Selasa, 12 Januari 2016

Perbedaan Materai 3000 dan Materai 6000


Pengertian Materai

Meterai atau yang biasa diucapkan olah banyak orang sebagai “Materai” ,  sebenarnya yang dimaksud adalah benda meterai, dimana benda meterai tersebut terdiri dari meterai yang ditempelkan dan meterai yang berupa kertas atau yang biasa disebut orang sebagai kertas segel.
Adapun penetapan terhadap benda meterai ini oleh Pemerintah dalam hal ini Menteri Keuangan, adalah sebagai cara pelunasan terhadap pengenaan pajak atas dokumen.
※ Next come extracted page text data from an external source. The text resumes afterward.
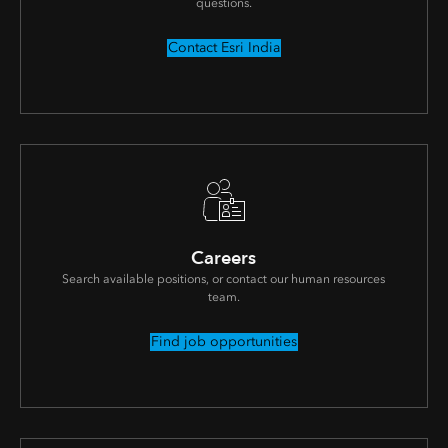
questions.
Contact Esri India
Careers
Search available positions, or contact our human resources
team.
Find job opportunities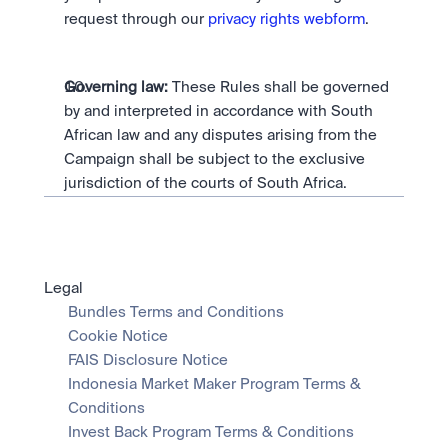
request through our 
privacy rights webform
.
Governing law:
 These Rules shall be governed 
by and interpreted in accordance with South 
African law and any disputes arising from the 
Campaign shall be subject to the exclusive 
jurisdiction of the courts of South Africa.
Legal
Bundles Terms and Conditions
Cookie Notice
FAIS Disclosure Notice
Indonesia Market Maker Program Terms & 
Conditions
Invest Back Program Terms & Conditions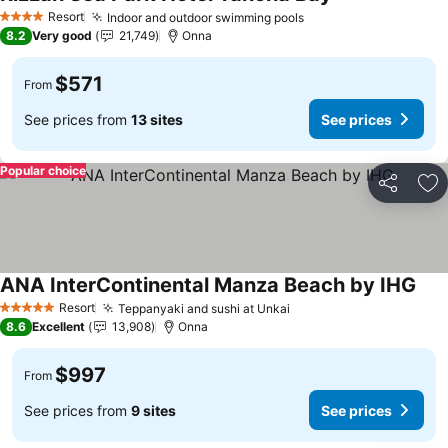
Resort
Indoor and outdoor swimming pools
4 Stars
8.2
Very good
21,749
Onna
$571
From
See prices from
13 sites
See prices
Popular choice
Share
Ad
ANA InterContinental Manza Beach by IHG
Resort
Teppanyaki and sushi at Unkai
5 Stars
8.6
Excellent
13,908
Onna
$997
From
See prices from
9 sites
See prices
Yang mana penetapannya dimaksudkan sebagai salah satu cara perwujudan peran serta masyarakat dalam Pembangunan Nasional.

Selanjutnya penyebutan terhadap pengenaan pajak atas dokumen ini dikenal sebagai BEA METERAI, sebagaimana telah diatur dalam Undang-Undang No 13 Tahun 1985 tentang Bea Meterai, yang untuk pelaksanaannya juga telah ditetapkan Peraturan Pemerintah No 7 Tahun 1995 dan sebagaimana telah dirubah dalam Peraturan Pemerintah No 24 Tahun 2000 tentang Perubahan Tarif Bea Meterai dan Besarnya Batas Pengenaan Harga Nominal yang dikenakan Bea Meterai.
Dalam Peraturan Perundang-undangan Bea Meterai diatas telah dijelaskan bahwa Bea Meterai dikenakan atas dokumen, yang mana dalam pengenaannya menggunakan prinsip satu dokumen hanya terutang satu Bea Meterai,  sementara rangkap/ tindasan (yang ikut ditandatangani)  juga terutang Bea Meterai dengan tarif yang sama dengan aslinya.


Meterai dan Sahnya Perjanjian

Penggunaan Meterai tempel bernilai Rp 6.000 maupun Rp 3.000 adalah penggunaan yang sudah sering dilakukan setiap orang dewasa ini, atau dengan kata lain sudah bukan merupakan penggunaan yang asing lagi dalam masyarakat.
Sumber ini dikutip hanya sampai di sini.